So I Married an Axe Murderer (1993)

(In French, On Cable TV, December 2018) Being someone who really started watching movies in the 1990s, everything since that decade tends to blur into a single continuous timeline contiguous with my own personal history, meaning that I have a lot of trouble watching something from the 1990s and thinking ”wow, that’s dated”. Or so I thought before watching So I Married an Axe Murderer, which is indeed fixed in time in the early nineties. The soundtrack sure helps a lot in establishing the year, what with “There She Goes” and “Two Princes” in particular. Taking place in San Francisco with beat poetry doesn’t help either. Still, there is something about the style of comedy that makes it feel a bit more modern—this is a film filled with snark and genre awareness, as a genre-aware man comes to suspect that his newlywed wife is a serial killer. The film does expect a bit of movie literacy from its audience, which works perhaps better in the post-ironic now than in the early 1990s. So I Married an Axe Murderer is a rare Mike Myers comedy that’s not part of a series (à la Shrek, Austin Powers or Wayne’s World), but you can see here the early draft of some later Scottish characters in Austin Powers.

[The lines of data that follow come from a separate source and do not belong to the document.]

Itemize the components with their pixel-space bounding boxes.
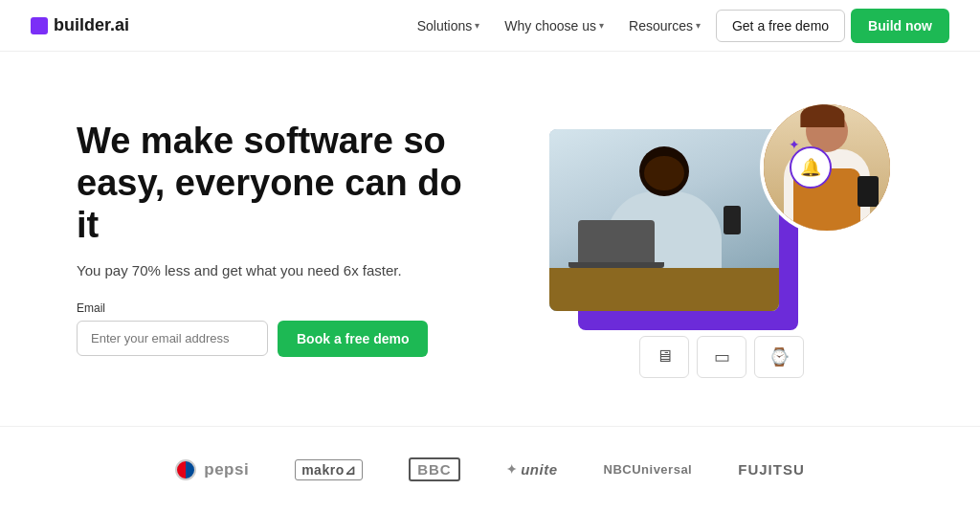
- nbcuniversal-logo: NBCUniversal: [604, 462, 693, 477]
- email-input[interactable]: [77, 321, 268, 356]
- device-icons-row: 🖥 ▭ ⌚: [639, 336, 804, 378]
- chevron-down-icon: ▾: [696, 20, 701, 31]
- email-label: Email: [77, 301, 479, 315]
- logo-text: builder.ai: [54, 15, 129, 35]
- header: builder.ai Solutions ▾ Why choose us ▾ R…: [0, 0, 980, 52]
- build-now-button[interactable]: Build now: [851, 9, 949, 43]
- desktop-icon-button[interactable]: 🖥: [639, 336, 689, 378]
- unite-logo: ✦ unite: [506, 461, 558, 478]
- hero-title: We make software so easy, everyone can d…: [77, 121, 479, 246]
- pepsi-logo: pepsi: [175, 459, 249, 480]
- hero-photo-main: [549, 129, 779, 311]
- makro-logo: makro⊿: [295, 459, 363, 480]
- fujitsu-logo: FUJITSU: [738, 461, 805, 478]
- nav-solutions[interactable]: Solutions ▾: [408, 12, 490, 39]
- chevron-down-icon: ▾: [475, 20, 479, 31]
- chevron-down-icon: ▾: [599, 20, 604, 31]
- get-demo-button[interactable]: Get a free demo: [716, 10, 845, 42]
- logo-icon: [31, 17, 48, 34]
- book-demo-button[interactable]: Book a free demo: [278, 321, 428, 357]
- email-form: Book a free demo: [77, 321, 479, 357]
- hero-left: We make software so easy, everyone can d…: [77, 121, 479, 356]
- nav-resources[interactable]: Resources ▾: [619, 12, 710, 39]
- partner-logos-bar: pepsi makro⊿ BBC ✦ unite NBCUniversal FU…: [0, 426, 980, 512]
- hero-subtitle: You pay 70% less and get what you need 6…: [77, 262, 479, 278]
- hero-illustration: 🔔 ✦ 🖥 ▭ ⌚: [521, 91, 923, 388]
- tablet-icon-button[interactable]: ▭: [697, 336, 746, 378]
- main-content: We make software so easy, everyone can d…: [0, 52, 980, 426]
- watch-icon-button[interactable]: ⌚: [754, 336, 804, 378]
- notification-icon: 🔔: [790, 146, 832, 189]
- logo[interactable]: builder.ai: [31, 15, 129, 35]
- nav-why-choose-us[interactable]: Why choose us ▾: [495, 12, 613, 39]
- pepsi-icon: [175, 459, 196, 480]
- spark-icon: ✦: [789, 137, 800, 152]
- bbc-logo: BBC: [409, 457, 460, 481]
- main-nav: Solutions ▾ Why choose us ▾ Resources ▾ …: [408, 9, 949, 43]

A number of known comedy actors show up, sometimes for a moment or two—Myers himself is fine whenever he reins in his showboating antics, while Nancy Travis is not bad as the love interest/suspected killer. It’s worth noting that So I Married an Axe Murderer is early Movie Myers—After the first Wayne’s World but before everything else in his filmography. As a result, expect a (thankfully) more restrained but not yet fully formed comic persona. The film is decently amusing without being particularly striking—the thriller genre mechanics sometimes clash with the comedic instinct of the film, and the ending ultimately picks romance over suspense, which is a safe defendable choice but not a completely satisfying one. I still liked it, but not a lot.